Frederick Haslett

Domestic team information
- 1837–1841: Sussex

Career statistics
| Competition | First-class |
| Matches | 6 |
| Runs scored | 26 |
| Batting average | 2.60 |
| 100s/50s | 0/0 |
| Top score | 16 |
| Catches/stumpings | 3/– |
- Source: Cricinfo, 7 January 2012

= Frederick Haslett =

English cricketer

Frederick Haslett (dates of birth and death unknown) was an English cricketer. Haslett's batting style is unknown. Though unknown when and where he was born, it is known he was christened at Petworth, Sussex on 12 August 1817.

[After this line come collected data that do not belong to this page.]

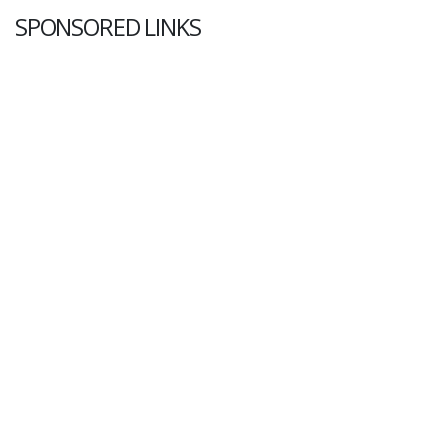
SPONSORED LINKS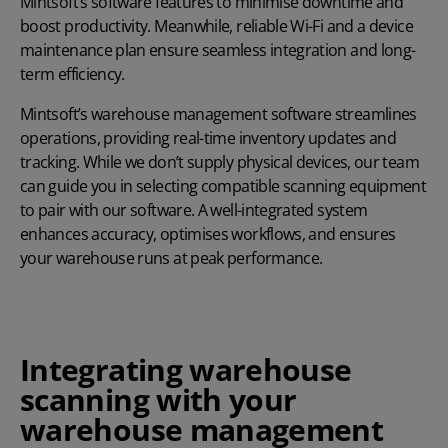
Mintsoft’s software features to minimise downtime and
boost productivity. Meanwhile, reliable Wi-Fi and a device
maintenance plan ensure seamless integration and long-
term efficiency.
Mintsoft’s warehouse management software streamlines
operations, providing real-time inventory updates and
tracking. While we don’t supply physical devices, our team
can guide you in selecting compatible scanning equipment
to pair with our software. A well-integrated system
enhances accuracy, optimises workflows, and ensures
your warehouse runs at peak performance.
Integrating warehouse
scanning with your
warehouse management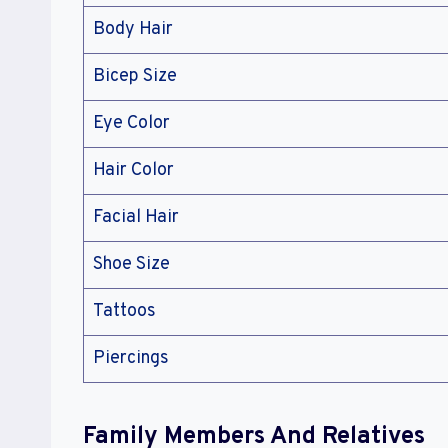
Body Hair
Bicep Size
Eye Color
Hair Color
Facial Hair
Shoe Size
Tattoos
Piercings
Family Members And Relatives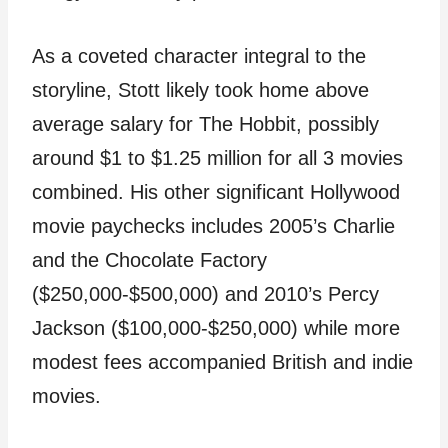
As a coveted character integral to the
storyline, Stott likely took home above
average salary for The Hobbit, possibly
around $1 to $1.25 million for all 3 movies
combined. His other significant Hollywood
movie paychecks includes 2005’s Charlie
and the Chocolate Factory
($250,000-$500,000) and 2010’s Percy
Jackson ($100,000-$250,000) while more
modest fees accompanied British and indie
movies.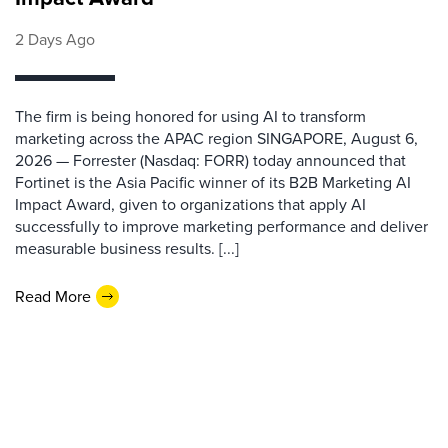
2 Days Ago
The firm is being honored for using AI to transform
marketing across the APAC region SINGAPORE, August 6,
2026 — Forrester (Nasdaq: FORR) today announced that
Fortinet is the Asia Pacific winner of its B2B Marketing AI
Impact Award, given to organizations that apply AI
successfully to improve marketing performance and deliver
measurable business results. [...]
Read More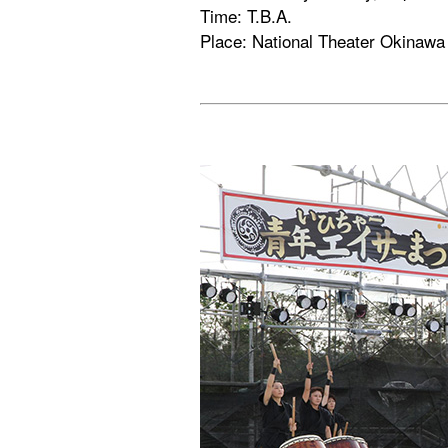
Time: T.B.A.
Place: National Theater Okinawa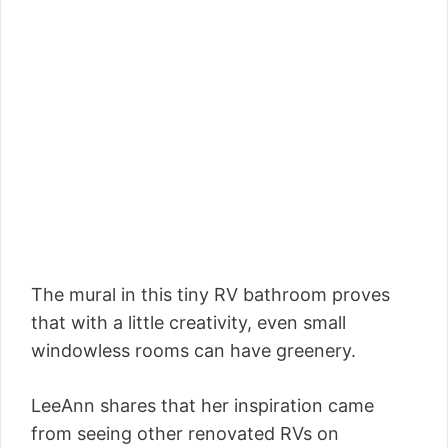
The mural in this tiny RV bathroom proves
that with a little creativity, even small
windowless rooms can have greenery.
LeeAnn shares that her inspiration came
from seeing other renovated RVs on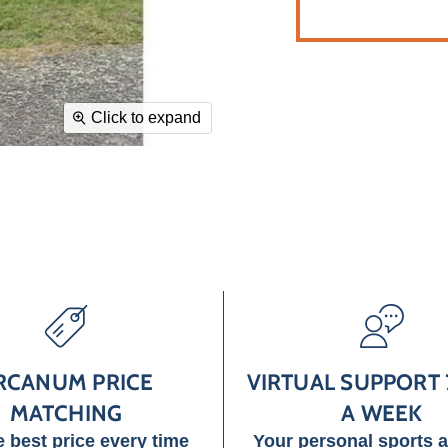
Click to expand
RCANUM PRICE
VIRTUAL SUPPORT 
MATCHING
A WEEK
e best price every time
Your personal sports 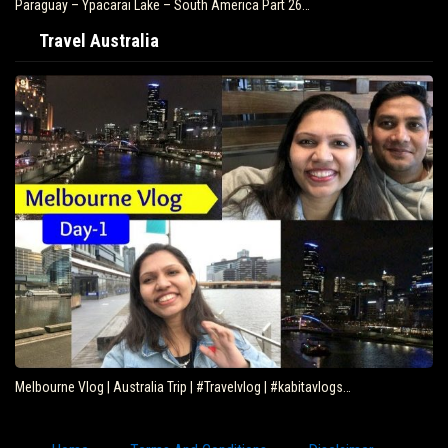
Paraguay – Ypacarai Lake – South America Part 26…
Travel Australia
Melbourne Vlog | Australia Trip | #Travelvlog | #kabitavlogs…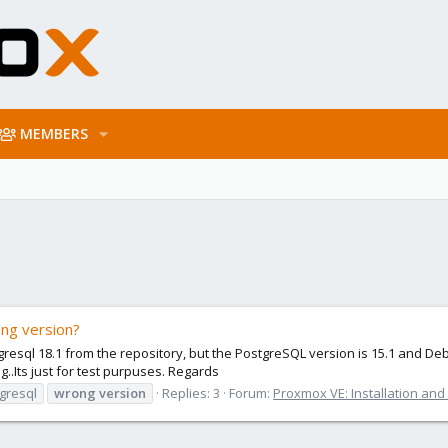
MEMBERS
ng version?
stgresql 18.1 from the repository, but the PostgreSQL version is 15.1 and D
g..Its just for test purpuses. Regards
gresql
wrong
version
Replies: 3
Forum:
Proxmox VE: Installation and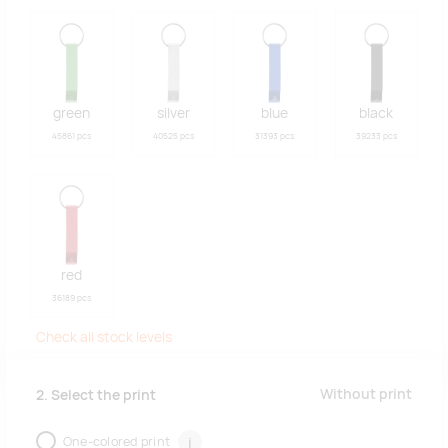
green
silver
blue
black
45861 pcs
40525 pcs
31393 pcs
39233 pcs
red
36189 pcs
Check all stock levels
Without print
2. Select the print
One-colored print
i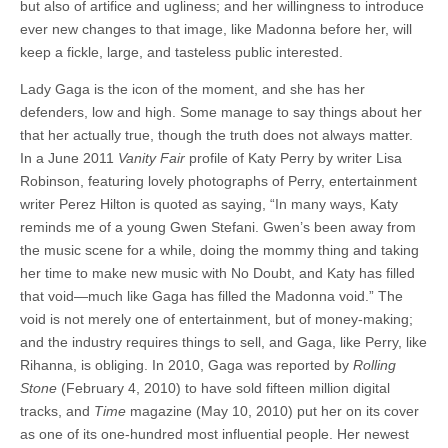
but also of artifice and ugliness; and her willingness to introduce
ever new changes to that image, like Madonna before her, will
keep a fickle, large, and tasteless public interested.
Lady Gaga is the icon of the moment, and she has her
defenders, low and high. Some manage to say things about her
that her actually true, though the truth does not always matter.
In a June 2011
Vanity Fair
profile of Katy Perry by writer Lisa
Robinson, featuring lovely photographs of Perry, entertainment
writer Perez Hilton is quoted as saying, “In many ways, Katy
reminds me of a young Gwen Stefani. Gwen’s been away from
the music scene for a while, doing the mommy thing and taking
her time to make new music with No Doubt, and Katy has filled
that void—much like Gaga has filled the Madonna void.” The
void is not merely one of entertainment, but of money-making;
and the industry requires things to sell, and Gaga, like Perry, like
Rihanna, is obliging. In 2010, Gaga was reported by
Rolling
Stone
(February 4, 2010) to have sold fifteen million digital
tracks, and
Time
magazine (May 10, 2010) put her on its cover
as one of its one-hundred most influential people. Her newest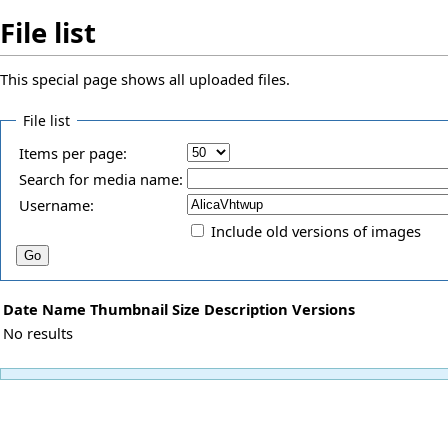
File list
This special page shows all uploaded files.
File list
Items per page:
Search for media name:
Username:
Include old versions of images
Date
Name
Thumbnail
Size
Description
Versions
No results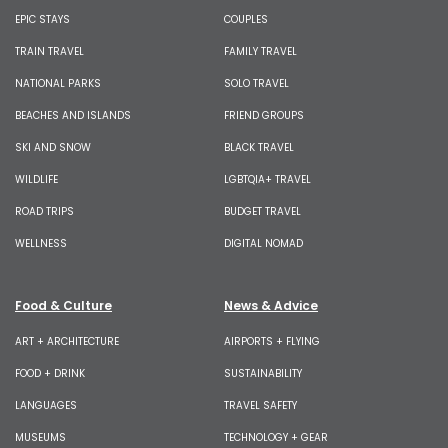
EPIC STAYS
COUPLES
TRAIN TRAVEL
FAMILY TRAVEL
NATIONAL PARKS
SOLO TRAVEL
BEACHES AND ISLANDS
FRIEND GROUPS
SKI AND SNOW
BLACK TRAVEL
WILDLIFE
LGBTQIA+ TRAVEL
ROAD TRIPS
BUDGET TRAVEL
WELLNESS
DIGITAL NOMAD
Food & Culture
News & Advice
ART + ARCHITECTURE
AIRPORTS + FLYING
FOOD + DRINK
SUSTAINABILITY
LANGUAGES
TRAVEL SAFETY
MUSEUMS
TECHNOLOGY + GEAR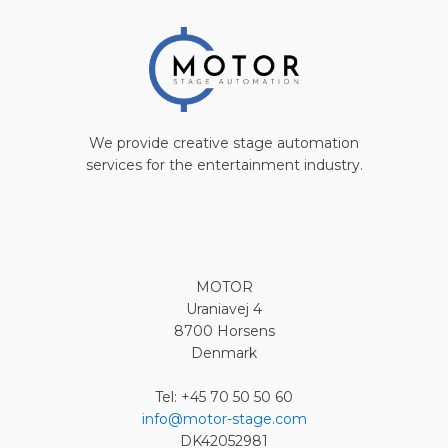
We provide creative stage automation
services for the entertainment industry.
MOTOR
Uraniavej 4
8700 Horsens
Denmark
Tel: +45 70 50 50 60
info@motor-stage.com
DK42052981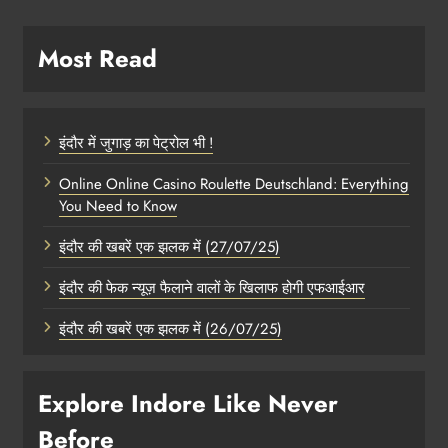
Most Read
इंदौर में जुगाड़ का पेट्रोल भी !
Online Online Casino Roulette Deutschland: Everything
You Need to Know
इंदौर की खबरें एक झलक में (27/07/25)
इंदौर की फेक न्यूज़ फैलाने वालों के खिलाफ होगी एफआईआर
इंदौर की खबरें एक झलक में (26/07/25)
Explore Indore Like Never
Before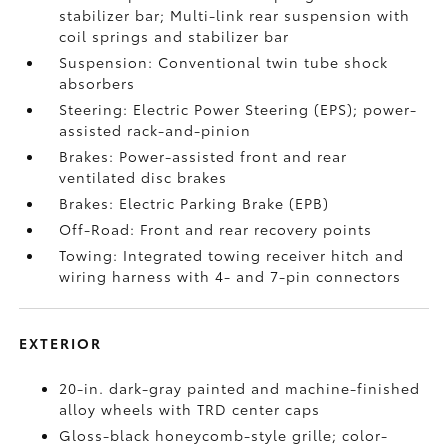
stabilizer bar; Multi-link rear suspension with
coil springs and stabilizer bar
Suspension: Conventional twin tube shock
absorbers
Steering: Electric Power Steering (EPS); power-
assisted rack-and-pinion
Brakes: Power-assisted front and rear
ventilated disc brakes
Brakes: Electric Parking Brake (EPB)
Off-Road: Front and rear recovery points
Towing: Integrated towing receiver hitch and
wiring harness with 4- and 7-pin connectors
EXTERIOR
20-in. dark-gray painted and machine-finished
alloy wheels with TRD center caps
Gloss-black honeycomb-style grille; color-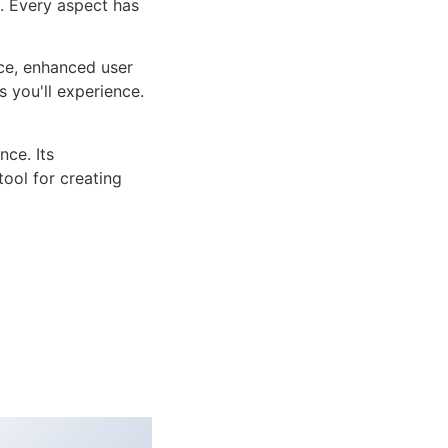
n. Every aspect has
ce, enhanced user
 you'll experience.
ce. Its
tool for creating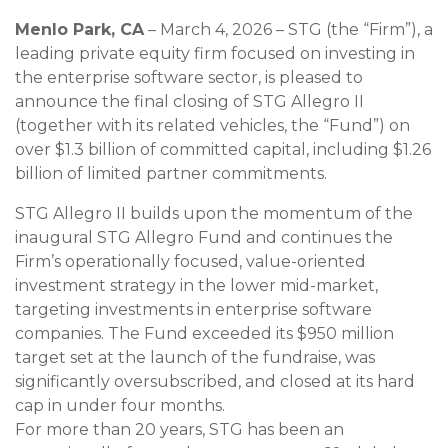
Menlo Park, CA
– March 4, 2026 – STG (the “Firm”), a
leading private equity firm focused on investing in
the enterprise software sector, is pleased to
announce the final closing of STG Allegro II
(together with its related vehicles, the “Fund”) on
over $1.3 billion of committed capital, including $1.26
billion of limited partner commitments.
STG Allegro II builds upon the momentum of the
inaugural STG Allegro Fund and continues the
Firm’s operationally focused, value-oriented
investment strategy in the lower mid-market,
targeting investments in enterprise software
companies. The Fund exceeded its $950 million
target set at the launch of the fundraise, was
significantly oversubscribed, and closed at its hard
cap in under four months.
For more than 20 years, STG has been an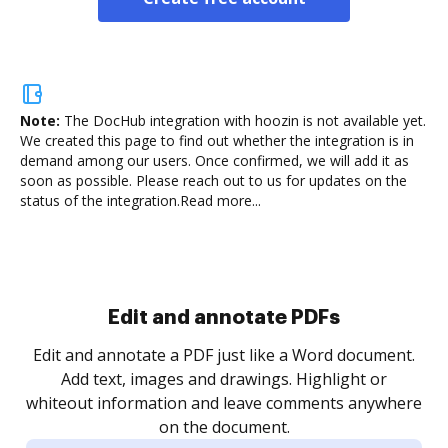
Note:
The DocHub integration with hoozin is not available yet.
We created this page to find out whether the integration is in
demand among our users. Once confirmed, we will add it as
soon as possible. Please reach out to us for updates on the
status of the integration.
Read more...
Sign and collect eSignatures
.
Sign a document yourself and invite as many people
as you need to get it signed. Set any order and get
re
notified every time your document is completed.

Haslett made his first-class debut for Sussex against the Marylebone Cricket Club in 1837. He made four further first-class appearances that season, that last of which came against Nottinghamshire. He scored 23 runs in his five matches that season, which came at an average of 2.87, with a high score of 16. He later made a single first-class appearance for Sussex County Cricket Club in 1841 at Lord's against the Marylebone Cricket Club. He batted at number ten in Sussex's first-innings of 48 all out, scoring 3 runs before he was dismissed by John Bayley. Kent were dismissed for 44 in their reply, with Sussex going on to make 93 in their second-innings, in which Haslett was promoted to open the batting, from which he was dismissed for a duck by James Cobbett. The Marylebone Cricket Club made 98/7 in their second-innings to win the match by 3 wickets.